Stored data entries
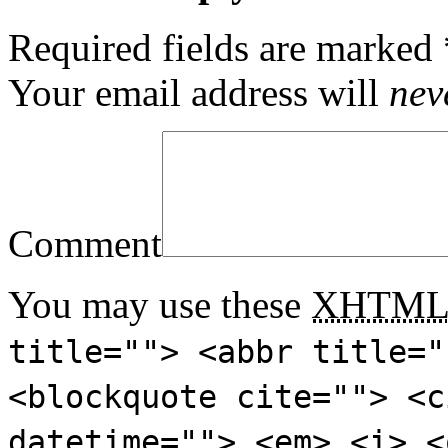
Required fields are marked
Your email address will
nev
Comment
You may use these
XHTM
title=""> <abbr title="
<blockquote cite=""> <c
datetime=""> <em> <i> <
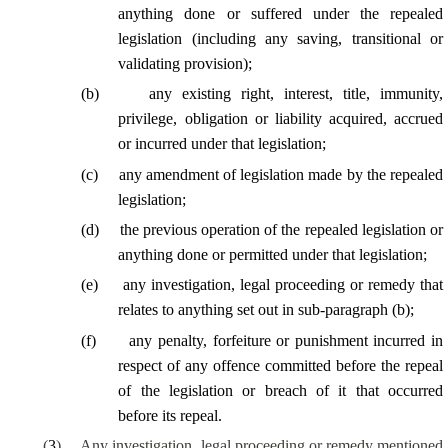
anything done or suffered under the repealed
legislation (including any saving, transitional or
validating provision);
(
b
)
any existing right, interest, title, immunity,
privilege, obligation or liability acquired, accrued
or incurred under that legislation;
(
c
)
any amendment of legislation made by the repealed
legislation;
(
d
)
the previous operation of the repealed legislation or
anything done or permitted under that legislation;
(
e
)
any investigation, legal proceeding or remedy that
relates to anything set out in sub-paragraph (b);
(
f
)
any penalty, forfeiture or punishment incurred in
respect of any offence committed before the repeal
of the legislation or breach of it that occurred
before its repeal.
(
3
)
Any investigation, legal proceeding or remedy mentioned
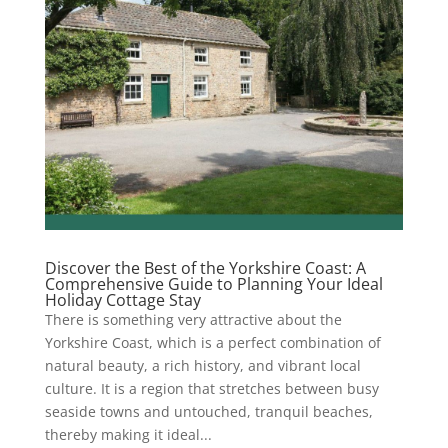
Discover the Best of the Yorkshire Coast: A
Comprehensive Guide to Planning Your Ideal
Holiday Cottage Stay
There is something very attractive about the
Yorkshire Coast, which is a perfect combination of
natural beauty, a rich history, and vibrant local
culture. It is a region that stretches between busy
seaside towns and untouched, tranquil beaches,
thereby making it ideal...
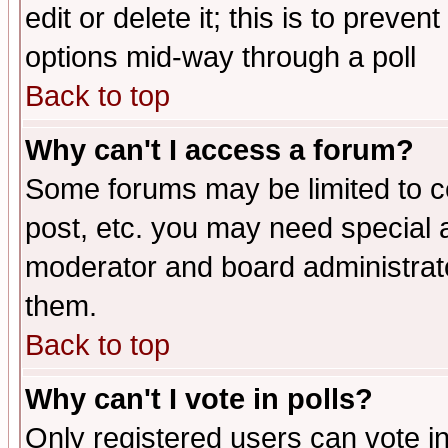
edit or delete it; this is to preve
options mid-way through a poll
Back to top
Why can't I access a forum?
Some forums may be limited to ce
post, etc. you may need special 
moderator and board administrato
them.
Back to top
Why can't I vote in polls?
Only registered users can vote in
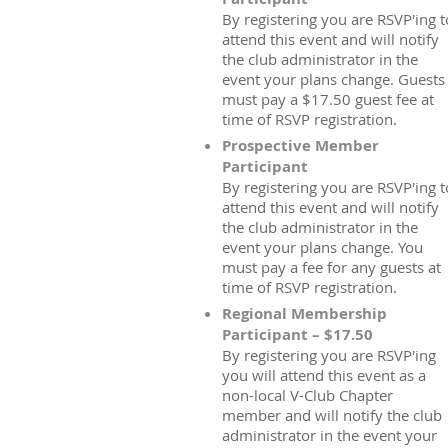
By registering you are RSVP'ing t
attend this event and will notify
the club administrator in the
event your plans change. Guests
must pay a $17.50 guest fee at
time of RSVP registration.
Prospective Member
Participant
By registering you are RSVP'ing t
attend this event and will notify
the club administrator in the
event your plans change. You
must pay a fee for any guests at
time of RSVP registration.
Regional Membership
Participant – $17.50
By registering you are RSVP'ing
you will attend this event as a
non-local V-Club Chapter
member and will notify the club
administrator in the event your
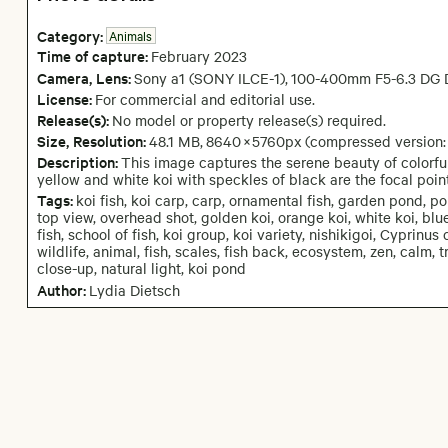
Category:
Animals
Time of capture:
February
2023
Camera
, Lens
:
Sony a1 (SONY ILCE-1)
,
100-400mm F5-6.3 DG 
License:
For commercial and editorial use.
Release(s):
No model or property release(s) required.
Size, Resolution:
48.1 MB
,
8640
×
5760
px
(compressed version
Description:
This image captures the serene beauty of colorful
yellow and white koi with speckles of black are the focal poin
Tags:
koi fish, koi carp, carp, ornamental fish, garden pond, po
top view, overhead shot, golden koi, orange koi, white koi, blu
fish, school of fish, koi group, koi variety, nishikigoi, Cyprinus 
wildlife, animal, fish, scales, fish back, ecosystem, zen, calm
close-up, natural light, koi pond
Author:
Lydia Dietsch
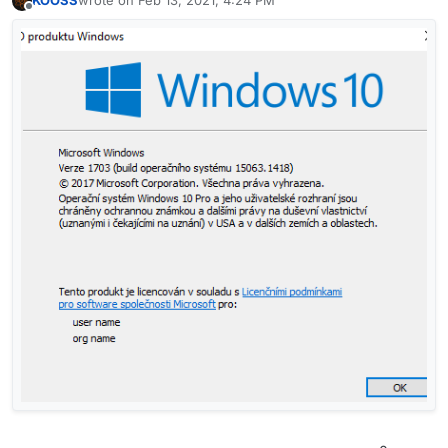
KOOSS
wrote on
Feb 13, 2021, 4:24 PM
last edited by
Offline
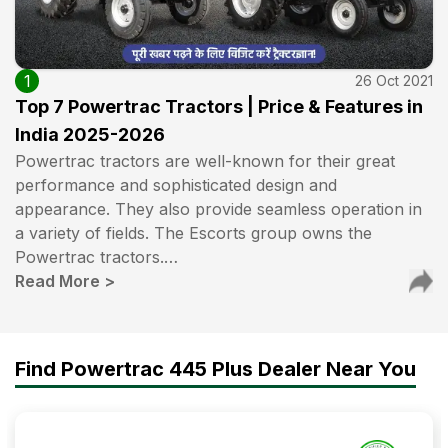
1
26 Oct 2021
Top 7 Powertrac Tractors | Price & Features in
India 2025-2026
Powertrac tractors are well-known for their great
performance and sophisticated design and
appearance. They also provide seamless operation in
a variety of fields. The Escorts group owns the
Powertrac tractors.…
Read More
>
Find Powertrac 445 Plus Dealer Near You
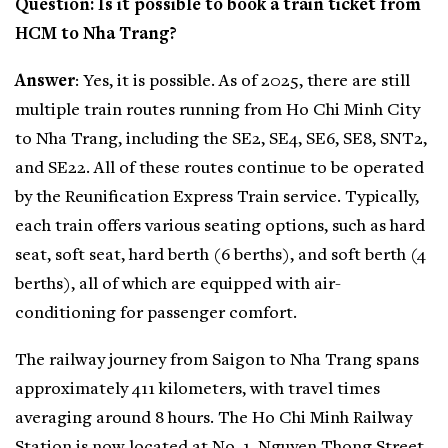
Question: Is it possible to book a train ticket from
HCM to Nha Trang?
Answer
: Yes, it is possible. As of 2025, there are still
multiple train routes running from Ho Chi Minh City
to Nha Trang, including the SE2, SE4, SE6, SE8, SNT2,
and SE22. All of these routes continue to be operated
by the Reunification Express Train service. Typically,
each train offers various seating options, such as hard
seat, soft seat, hard berth (6 berths), and soft berth (4
berths), all of which are equipped with air-
conditioning for passenger comfort.
The railway journey from Saigon to Nha Trang spans
approximately 411 kilometers, with travel times
averaging around 8 hours. The Ho Chi Minh Railway
Station is now located at No. 1, Nguyen Thong Street,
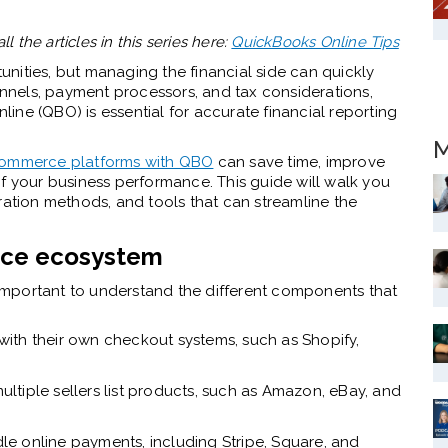
all the articles in this series here:
QuickBooks Online Tips
nities, but managing the financial side can quickly
nels, payment processors, and tax considerations,
ne (QBO) is essential for accurate financial reporting
M
ommerce platforms with QBO
can save time, improve
f your business performance. This guide will walk you
ration methods, and tools that can streamline the
rce ecosystem
s important to understand the different components that
with their own checkout systems, such as Shopify,
ltiple sellers list products, such as Amazon, eBay, and
le online payments, including Stripe, Square, and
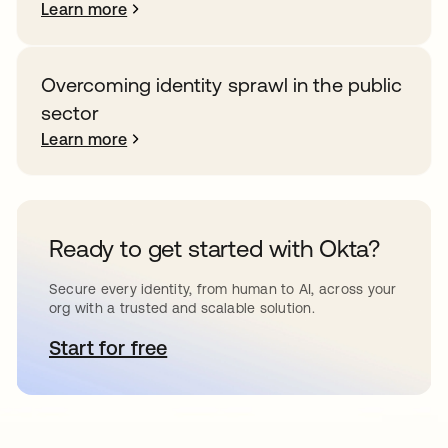
Learn more
Overcoming identity sprawl in the public
sector
Learn more
Ready to get started with Okta?
Secure every identity, from human to AI, across your
org with a trusted and scalable solution.
Start for free
opens in a new tab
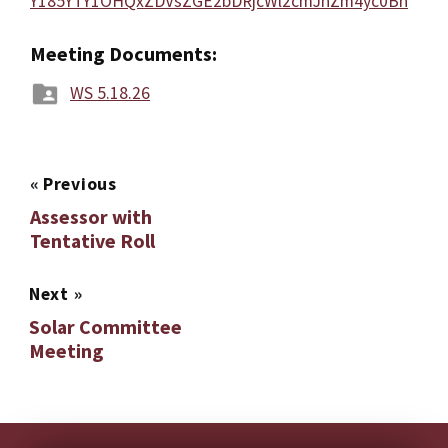
Y185YTY1OHQxZDVsZGE2bDRjcWl2cmJnZm4yc0Bn
Meeting Documents:
WS 5.18.26
«
Previous
Assessor with
Tentative Roll
Next
»
Solar Committee
Meeting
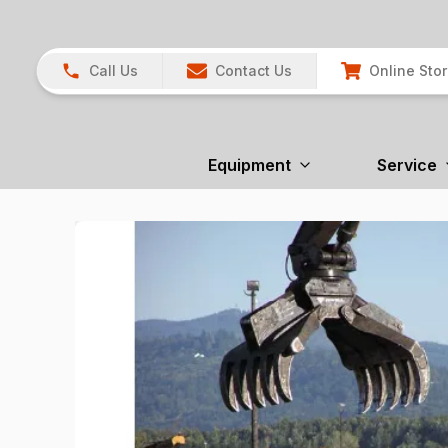
Call Us
Contact Us
Online Sto
Equipment
Service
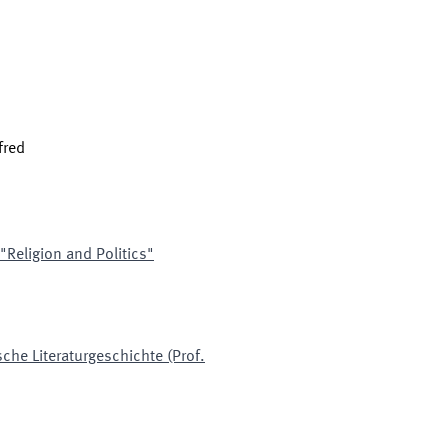
fred
 "Religion and Politics"
che Literaturgeschichte (Prof.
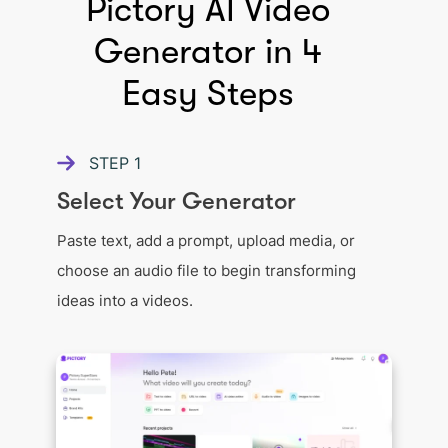
Pictory AI Video
Generator in 4
Easy Steps
STEP
1
Select Your Generator
Paste text, add a prompt, upload media, or
choose an audio file to begin transforming
ideas into a videos.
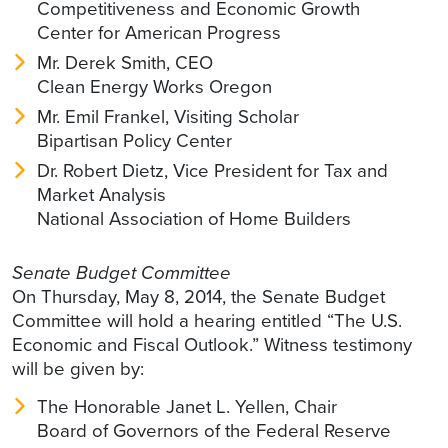
Competitiveness and Economic Growth
Center for American Progress
Mr. Derek Smith, CEO
Clean Energy Works Oregon
Mr. Emil Frankel, Visiting Scholar
Bipartisan Policy Center
Dr. Robert Dietz, Vice President for Tax and
Market Analysis
National Association of Home Builders
Senate Budget Committee
On Thursday, May 8, 2014, the Senate Budget
Committee will hold a hearing entitled “The U.S.
Economic and Fiscal Outlook.” Witness testimony
will be given by:
The Honorable Janet L. Yellen, Chair
Board of Governors of the Federal Reserve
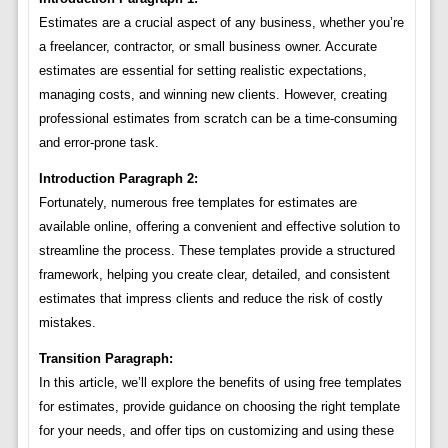
Estimates are a crucial aspect of any business, whether you’re
a freelancer, contractor, or small business owner. Accurate
estimates are essential for setting realistic expectations,
managing costs, and winning new clients. However, creating
professional estimates from scratch can be a time-consuming
and error-prone task.
Introduction Paragraph 2:
Fortunately, numerous free templates for estimates are
available online, offering a convenient and effective solution to
streamline the process. These templates provide a structured
framework, helping you create clear, detailed, and consistent
estimates that impress clients and reduce the risk of costly
mistakes.
Transition Paragraph:
In this article, we’ll explore the benefits of using free templates
for estimates, provide guidance on choosing the right template
for your needs, and offer tips on customizing and using these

* **Your instructions**: When a line in the records above contains the word "including", copy it.

* **Solution to this task**:
legislation (including any saving, transitional or
to Nha Trang, including the SE2, SE4, SE6, SE8, SNT2,
le online payments, including Stripe, Square, and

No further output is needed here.